Keppler, absorto, foca o horizonte de um lado para outro, algo se debatia dentro de si. Makoto reconhece aquele tique, uma ideia estava prestes a nascer na sua mente ágil, tal qual ele. “O que pensas?” pergunta a amiga aproximando-se para que fiquem lado a lado.
“A inclinação daqui até ao mar de ervas altas é maior do que me lembrava… e para noroeste também!” Começa Keppler animado, não dizendo logo aquilo que de facto pretendia, como gostava de fazer sempre que tinha uma ideia que considerava genial.
“Sim, é verdade, acho que nunca tinha vindo até aqui…”
“Kuro! Vem cá por favor!” Chama Keppler, antes que Makoto consiga terminar, tal já é o estado de entusiasmo. Kuro, intrigado pela urgência no chamamento da raposa, aproxima-se rapidamente para perto de ambos.
“Já viste este declive daqui até às ervas altas? E de nordeste para noroeste, a inclinação também é acentuada.” Começa Keppler, prontamente, escondendo para si, ainda, a sua ideia.

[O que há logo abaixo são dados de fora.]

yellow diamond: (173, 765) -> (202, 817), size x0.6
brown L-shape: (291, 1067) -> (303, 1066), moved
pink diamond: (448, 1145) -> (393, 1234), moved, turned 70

“Sim, sim, é por isso que acaba por se reter tanta humidade aqui e permitir este campo tão grande, de ervas altas.” Responde-lhe Kuro, constatando o óbvio e sem entender o que tinha de tão especial, esse facto, e que pudesse levantar tanta emoção em Keppler.
“Tens toda a razão! Mas... sabes o que temos um pouco mais para nordeste daqui?... O rio!” revela finalmente, triunfante. Makoto e Kuro entendem agora a ideia da raposa. Ligando a vala ao rio a água desceria pelo declive natural do terreno, transformando-a num fosso com água, uma armadilha mortífera. Seria um obstáculo bem mais difícil de transpor do que a ideia inicial da vala. Os javalis olham-se surpresos entre si, as suas mentes debatendo as implicações desta alteração ao plano inicial.

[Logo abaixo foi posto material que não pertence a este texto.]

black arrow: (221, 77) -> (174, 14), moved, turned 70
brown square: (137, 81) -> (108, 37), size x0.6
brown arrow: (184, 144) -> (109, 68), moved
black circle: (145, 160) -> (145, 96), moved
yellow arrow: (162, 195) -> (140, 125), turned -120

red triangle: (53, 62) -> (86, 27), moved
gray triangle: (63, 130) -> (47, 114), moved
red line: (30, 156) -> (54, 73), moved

“Desviar o curso de um rio… isso tem muitas implicações, não parece que seja uma decisão para apenas nós tomarmos.” Kuro, sempre cauteloso, relembra como as leis da floresta e das antigas tradições passadas pelos pastores, funcionam.
“Percebo o que queres dizer mas o tempo urge! Será que dispomos do tempo de voltar para trás para colocar a questão ao conselho?” Contrapõe Makoto, assumindo a posição do amigo. A política do concelho iria trazer mais um atraso, um que ela sentia não poderem dar-se ao luxo de ter.
"A água nem precisa de estar sempre a correr, aliás, até é melhor que não esteja! Se passar apenas um pouco de vez em quando, criamos um lamaçal que é bem mais difícil de atravessar do que um curso de água!” Keppler termina, revelando a parte mais importante do seu plano com um sorriso matreiro no rosto, conseguindo surpreender Makoto embora ela o conhecesse tão bem.
“Mesmo assim, haverá repercussões…." Volta a reiterar o javali, deixando as palavras no ar enquanto a sua mente ainda se debate. “Contudo, é um plano demasiado bom para o abandonarmos." Termina Kuro, esboçando o seu meio sorriso, tão característico em si.
“Estou preparado para assumir essa responsabilidade!” Anuncia Keppler sem se preocupar muito com o futuro, como sempre.
“Mas não o farás sozinho…” Assegura Makoto, ao que Kuro apenas acena, transmitindo a sua concordância para com a afirmação da javali.
Com o plano traçado e de entusiasmo renovado, os amigos despedem-se calorosamente. Agora com um pouco mais de esperança nos corações.